Bob Dylan: una vita volando nel vento

Bob Dylan, al secolo Robert Allen Zimmerman, compie oggi 75 anni: un traguardo considerevole per un uomo che, nel tempo, è diventato un’icona, un simbolo e, infine, un mito universale della musica e del panorama culturale internazionale.

Perché Dylan, comunque la si pensi, non è solo un grande cantautore: è, prima di tutto, un combattente straordinario, protagonista di alcune delle battaglie più importanti della storia degli Stati Uniti e punto di riferimento della generazione che ebbe la fortuna di viverle in gioventù e delle successive che ne hanno ascoltato il racconto dettagliato.

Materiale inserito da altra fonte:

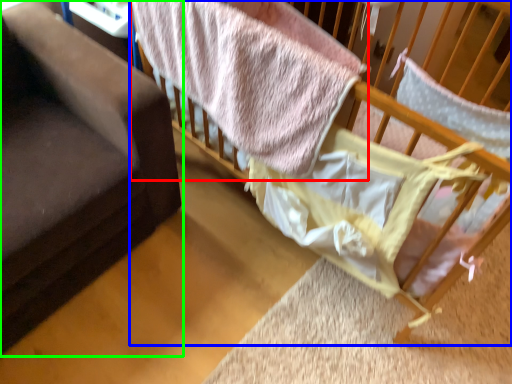 Question: Which object is the farthest from bed (highlighted by a red box)? Choose among these: infant bed (highlighted by a blue box) or furniture (highlighted by a green box).

Choices:
 (A) infant bed
 (B) furniture

Answer: (A) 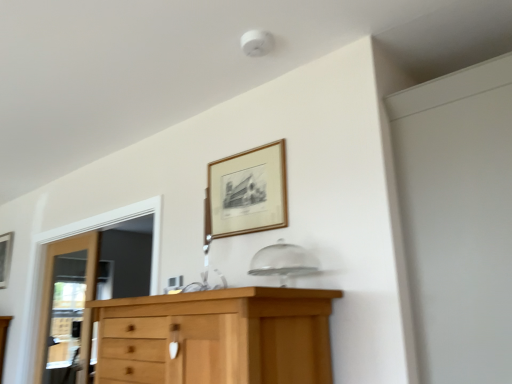 Question: Looking at their shapes, would you say wooden picture frame at left, placed as the second picture frame when sorted from right to left, is wider or thinner than wooden door at left?

Choices:
 (A) wide
 (B) thin

Answer: (B)

Question: Which is correct: wooden picture frame at left, which appears as the second picture frame when viewed from the front, is inside wooden door at left, or outside of it?

Choices:
 (A) outside
 (B) inside

Answer: (A)

Question: Based on their relative distances, which object is nearer to the wooden picture frame at upper center, the 1th picture frame positioned from the right?

Choices:
 (A) white matte screen door at upper right
 (B) wooden picture frame at left, which is the first picture frame in bottom-to-top order
 (C) wooden door at left

Answer: (A)

Question: Which is farther from the wooden door at left?

Choices:
 (A) white matte screen door at upper right
 (B) wooden picture frame at left, which ranks as the first picture frame in back-to-front order
 (C) wooden picture frame at upper center, acting as the 2th picture frame starting from the back

Answer: (A) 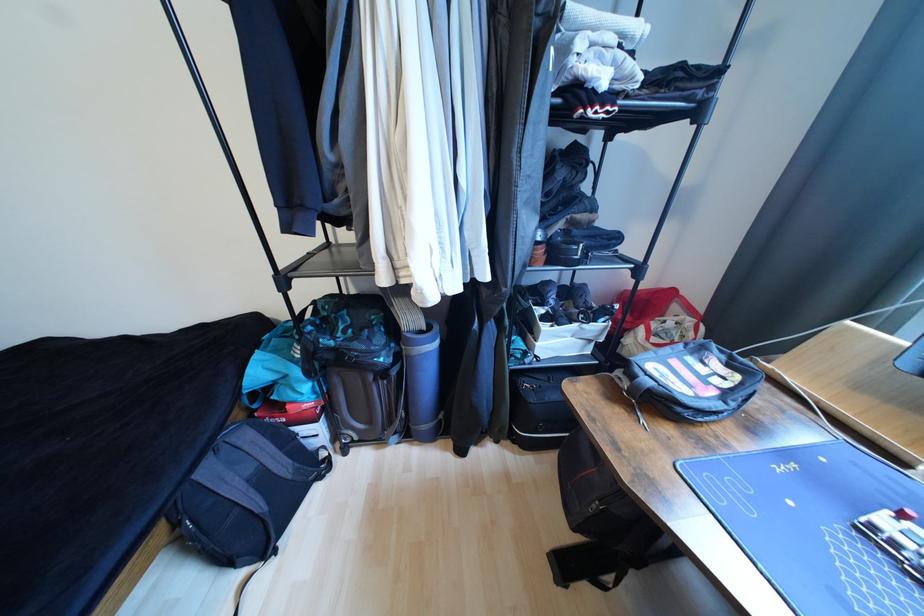 Where would you pull the suitcase handle? Please return your answer as a coordinate pair (x, y).

(246, 492) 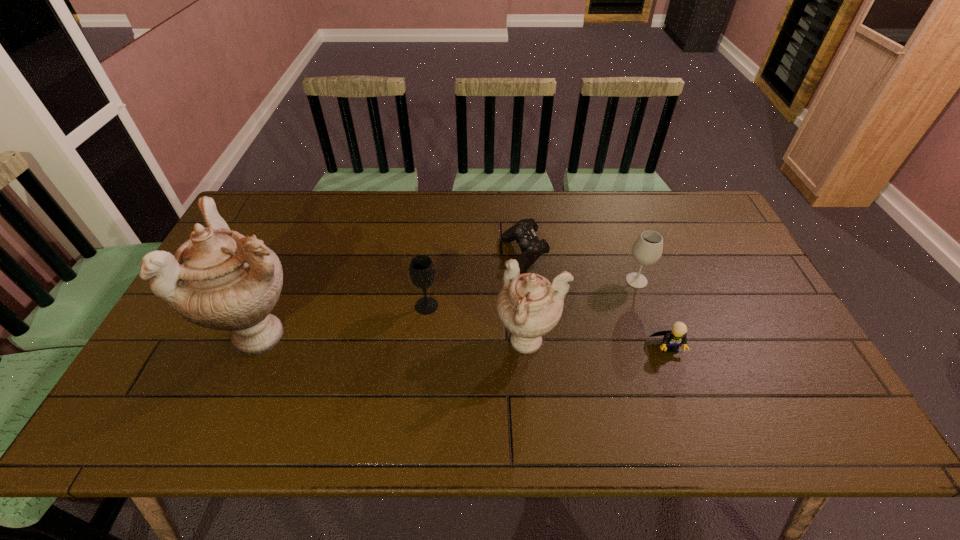 Locate an element on the screen. The height and width of the screenshot is (540, 960). free space located 0.180m on the left of the shorter urn is located at coordinates pos(425,343).

Locate an element on the screen. Image resolution: width=960 pixels, height=540 pixels. vacant space located on the left of the shortest object is located at coordinates (415, 255).

You are a GUI agent. You are given a task and a screenshot of the screen. Output one action in this format:
    pyautogui.click(x=<x>, y=<y>)
    Task: Click on the vacant space located on the left of the nearer wineglass
    The height and width of the screenshot is (540, 960).
    Given the screenshot: What is the action you would take?
    pyautogui.click(x=317, y=306)

This screenshot has width=960, height=540. Identify the location of vacant space positioned on the right of the right wineglass. (753, 281).

You are a GUI agent. You are given a task and a screenshot of the screen. Output one action in this format:
    pyautogui.click(x=<x>, y=<y>)
    Task: Click on the vacant space located on the front-facing side of the Lego
    The width and height of the screenshot is (960, 540).
    Given the screenshot: What is the action you would take?
    pyautogui.click(x=680, y=378)

Where is `object positioned at the left edge`? The image size is (960, 540). object positioned at the left edge is located at coordinates (219, 279).

Locate an element on the screen. Image resolution: width=960 pixels, height=540 pixels. object at the near left corner is located at coordinates (219, 279).

The width and height of the screenshot is (960, 540). Find the location of `vacant space at the far edge`. vacant space at the far edge is located at coordinates (583, 200).

I want to click on free space at the near edge of the desktop, so (x=281, y=394).

At what (x,y) coordinates should I click in order to perform the action: click on vacant space at the left edge of the desktop. Please return your answer as a coordinate pair (x, y). Looking at the image, I should click on (166, 339). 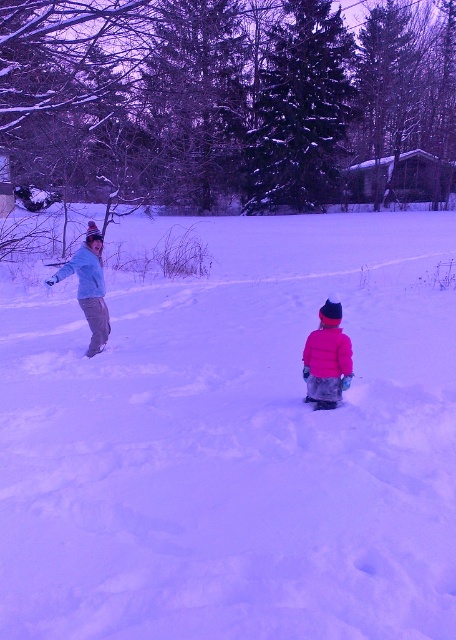 Question: Does white fluffy snow at center have a greater width compared to matte blue jacket at left?

Choices:
 (A) yes
 (B) no

Answer: (A)

Question: Which point is farther to the camera?

Choices:
 (A) (222, 444)
 (B) (87, 266)

Answer: (B)

Question: Which object is farther from the camera taking this photo?

Choices:
 (A) white fluffy snow at center
 (B) pink fleece jacket at center
 (C) matte blue jacket at left

Answer: (C)

Question: Can you confirm if white fluffy snow at center is thinner than matte blue jacket at left?

Choices:
 (A) no
 (B) yes

Answer: (A)

Question: Can you confirm if white fluffy snow at center is positioned to the right of matte blue jacket at left?

Choices:
 (A) yes
 (B) no

Answer: (A)

Question: Which object appears farthest from the camera in this image?

Choices:
 (A) pink fleece jacket at center
 (B) white fluffy snow at center
 (C) matte blue jacket at left

Answer: (C) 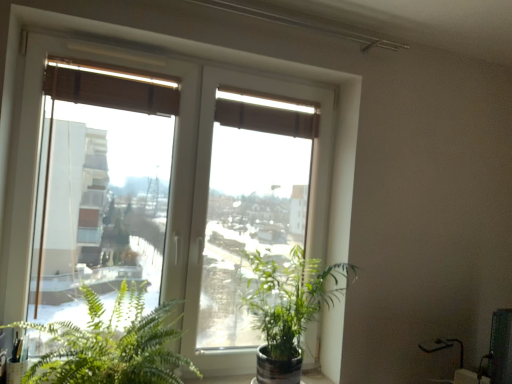 Question: From a real-world perspective, is transparent glass window at center positioned above or below green leafy plant at lower left, positioned as the first houseplant in left-to-right order?

Choices:
 (A) above
 (B) below

Answer: (A)

Question: Is point (145, 140) closer or farther from the camera than point (91, 307)?

Choices:
 (A) farther
 (B) closer

Answer: (A)

Question: Which object is positioned closest to the green leafy plant at lower left, the second houseplant viewed from the right?

Choices:
 (A) brown fabric curtain at upper center
 (B) green glossy plant at center, the 1th houseplant when ordered from right to left
 (C) transparent glass window at center

Answer: (C)

Question: Which of these objects is positioned farthest from the transparent glass window at center?

Choices:
 (A) green glossy plant at center, the 1th houseplant when ordered from right to left
 (B) brown fabric curtain at upper center
 (C) green leafy plant at lower left, positioned as the first houseplant in left-to-right order

Answer: (B) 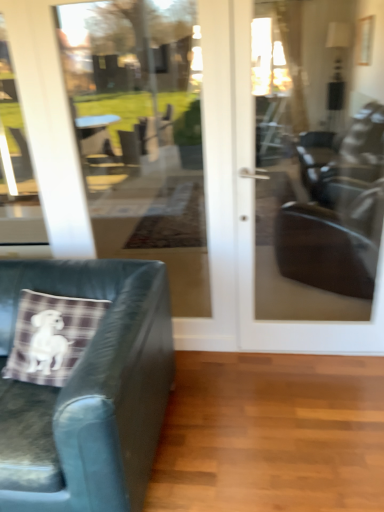 Question: Does matte glass door at center have a greater width compared to leather cushion at left?

Choices:
 (A) no
 (B) yes

Answer: (A)

Question: Is matte glass door at center positioned far away from leather cushion at left?

Choices:
 (A) yes
 (B) no

Answer: (B)

Question: Is matte glass door at center further to the viewer compared to leather cushion at left?

Choices:
 (A) no
 (B) yes

Answer: (B)

Question: Is matte glass door at center oriented towards leather cushion at left?

Choices:
 (A) no
 (B) yes

Answer: (A)

Question: Is matte glass door at center outside leather cushion at left?

Choices:
 (A) yes
 (B) no

Answer: (A)

Question: From the image's perspective, does matte glass door at center appear higher than leather cushion at left?

Choices:
 (A) no
 (B) yes

Answer: (B)

Question: Does leather cushion at left appear on the left side of transparent glass door at center?

Choices:
 (A) yes
 (B) no

Answer: (A)

Question: Can you confirm if leather cushion at left is bigger than transparent glass door at center?

Choices:
 (A) yes
 (B) no

Answer: (A)

Question: Is leather cushion at left not within transparent glass door at center?

Choices:
 (A) yes
 (B) no

Answer: (A)

Question: Is leather cushion at left at the right side of transparent glass door at center?

Choices:
 (A) yes
 (B) no

Answer: (B)

Question: Considering the relative positions of leather cushion at left and transparent glass door at center in the image provided, is leather cushion at left behind transparent glass door at center?

Choices:
 (A) yes
 (B) no

Answer: (B)

Question: From the image's perspective, is leather cushion at left located above transparent glass door at center?

Choices:
 (A) yes
 (B) no

Answer: (B)

Question: Is plaid fabric pillow at lower left smaller than leather cushion at left?

Choices:
 (A) yes
 (B) no

Answer: (A) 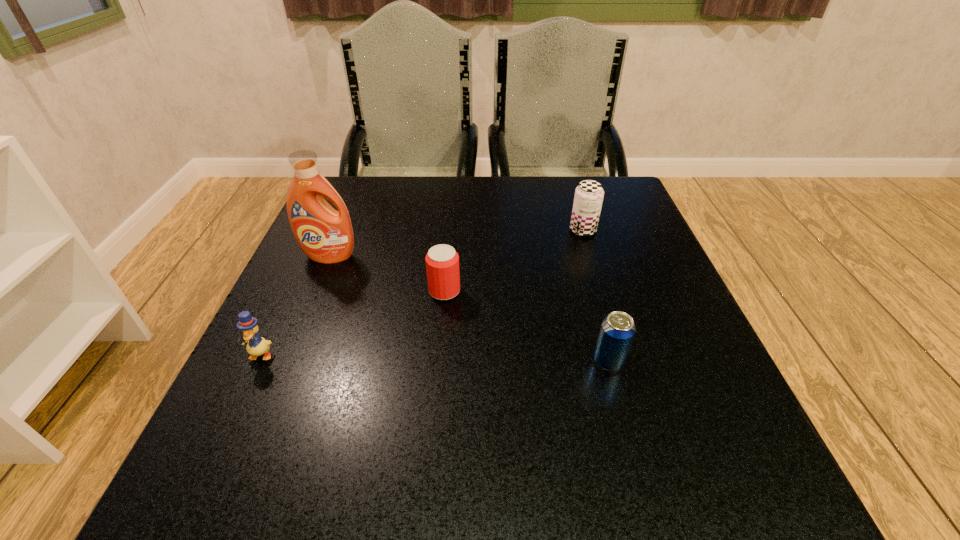 Find the location of `the second farthest object`. the second farthest object is located at coordinates (325, 235).

Where is `the tallest object`? The image size is (960, 540). the tallest object is located at coordinates (325, 235).

The width and height of the screenshot is (960, 540). What are the coordinates of `the farthest object` in the screenshot? It's located at (589, 194).

In order to click on the fourth shortest object in this screenshot , I will do `click(589, 194)`.

This screenshot has height=540, width=960. In order to click on the nearest beer can in this screenshot , I will do `click(617, 331)`.

The width and height of the screenshot is (960, 540). I want to click on the leftmost beer can, so click(442, 261).

This screenshot has width=960, height=540. Find the location of `the second farthest beer can`. the second farthest beer can is located at coordinates (442, 261).

The height and width of the screenshot is (540, 960). I want to click on duckling, so click(x=256, y=346).

Identify the location of vacant region located 0.320m on the front-facing side of the tallest object. The height and width of the screenshot is (540, 960). (272, 396).

Find the location of a particular element. vacant space located 0.120m on the left of the farthest beer can is located at coordinates (516, 231). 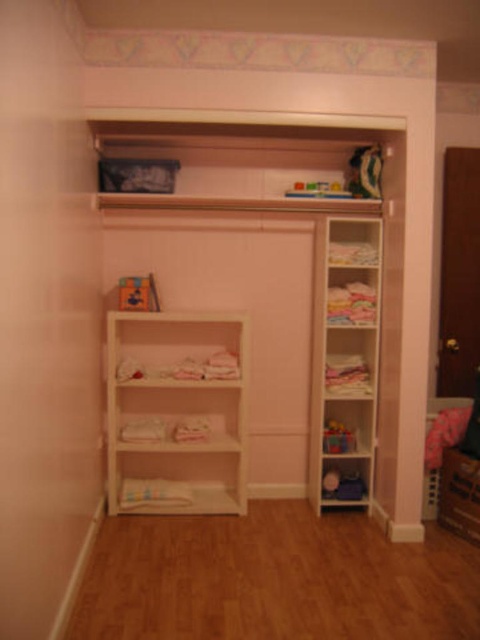 Between wooden block at center and plastic colorful toy at center, which one appears on the right side from the viewer's perspective?

plastic colorful toy at center

Is wooden block at center closer to camera compared to plastic colorful toy at center?

Yes, it is.

Measure the distance between point (153, 278) and camera.

A distance of 3.27 meters exists between point (153, 278) and camera.

Find the location of a particular element. wooden block at center is located at coordinates (137, 292).

Is point (230, 436) positioned behind point (119, 278)?

Yes, it is.

Is point (108, 358) in front of point (134, 308)?

Yes, it is in front of point (134, 308).

Is point (151, 477) farther from camera compared to point (123, 308)?

Yes, point (151, 477) is farther from viewer.

Locate an element on the screen. The width and height of the screenshot is (480, 640). white matte bookshelf at center is located at coordinates (176, 412).

Can you confirm if white matte bookshelf at center is thinner than green plush toy at upper right?

No, white matte bookshelf at center is not thinner than green plush toy at upper right.

Where is `white matte bookshelf at center`? white matte bookshelf at center is located at coordinates (176, 412).

At what (x,y) coordinates should I click in order to perform the action: click on white matte bookshelf at center. Please return your answer as a coordinate pair (x, y). The image size is (480, 640). Looking at the image, I should click on (176, 412). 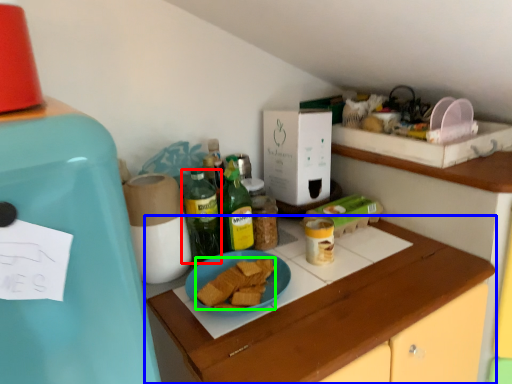 Question: Considering the real-world distances, which object is farthest from bottle (highlighted by a red box)? cabinetry (highlighted by a blue box) or food (highlighted by a green box)?

Choices:
 (A) cabinetry
 (B) food

Answer: (A) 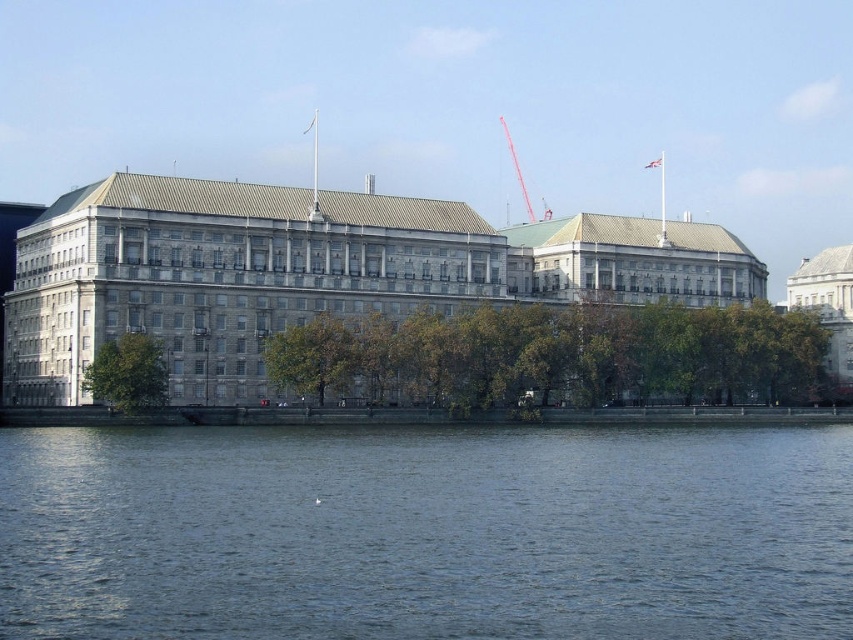 You are a construction worker tasked with installing a safety barrier between the blue water at lower center and the gray stone building at center. The safety barrier requires a minimum of 20 meters of space to be effective. Based on the scene, can the barrier be installed effectively?

The distance between the blue water at lower center and the gray stone building at center is 25.11 meters, which exceeds the required 20 meters. Therefore, the safety barrier can be installed effectively.

You are standing on the dock and want to know which object is taller between the blue water at lower center and the gray stone building at center. Which one is taller?

The gray stone building at center is taller than the blue water at lower center. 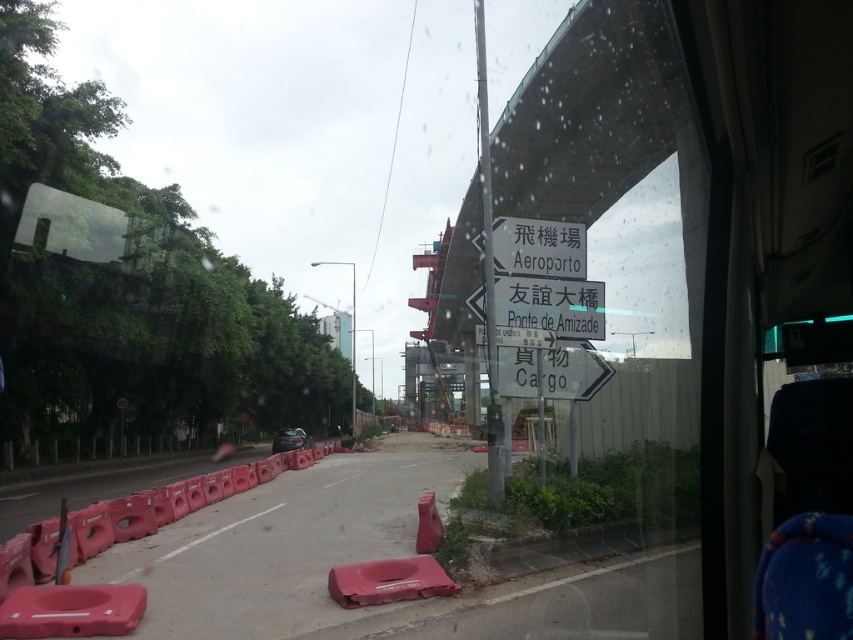 You are a passenger on a bus and notice the rubberized plastic barriers at lower left and the white paper sign at center outside the window. Which object is closer to you as you look through the window?

The rubberized plastic barriers at lower left are closer to you because they are positioned in front of the white paper sign at center, meaning they are nearer to the window from which you are observing. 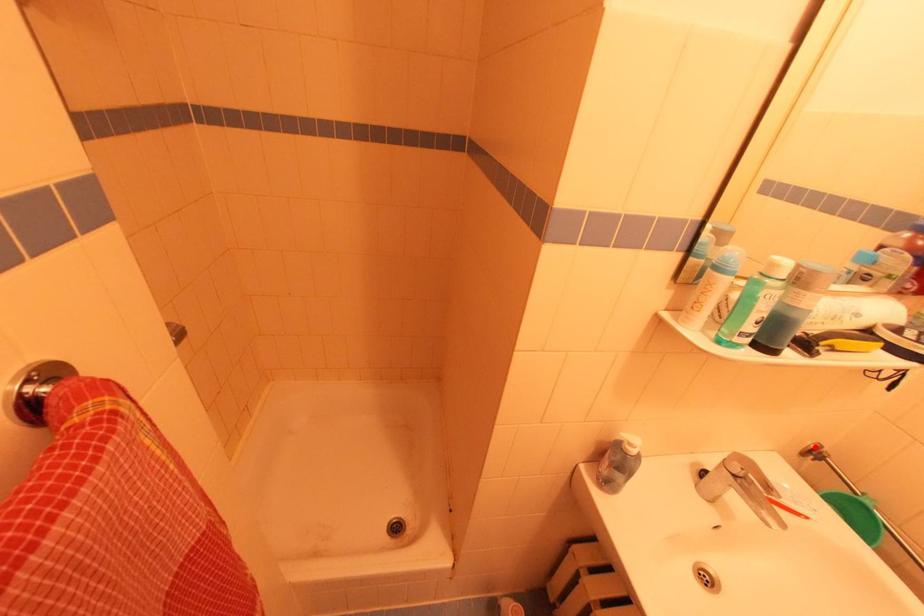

Quando si pensa a Bob Dylan, non a caso, viene subito in mente l’immaginario drammatico e fantastico degli anni Sessanta, con le marce per i diritti civili del reverendo King scandite dalle note sue e di Joan Baez (la quale ha compiuto, a sua volta, 75 anni lo scorso 9 gennaio), fra speranze e rabbia, disperazione e meraviglia, cariche della polizia e cambiamenti inarrestabili che mezzo secolo dopo avrebbero condotto un nero alla Casa Bianca.

E allora non pensiamo tanto alla sua rivoluzione musicale, della quale si sa tutto, che tutti noi conosciamo, amiamo e per la quale abbiamo pianto e ci siamo commossi innumerevoli volte; pensiamo, più che mai, alla rivoluzione che, al pari di Joan Baez e ad altri artisti che cominciarono ad affermarsi in quegli anni, in vari settori della cultura e dell’arte, ha rappresentato il suo modo di vivere e di porgere la propria grandezza.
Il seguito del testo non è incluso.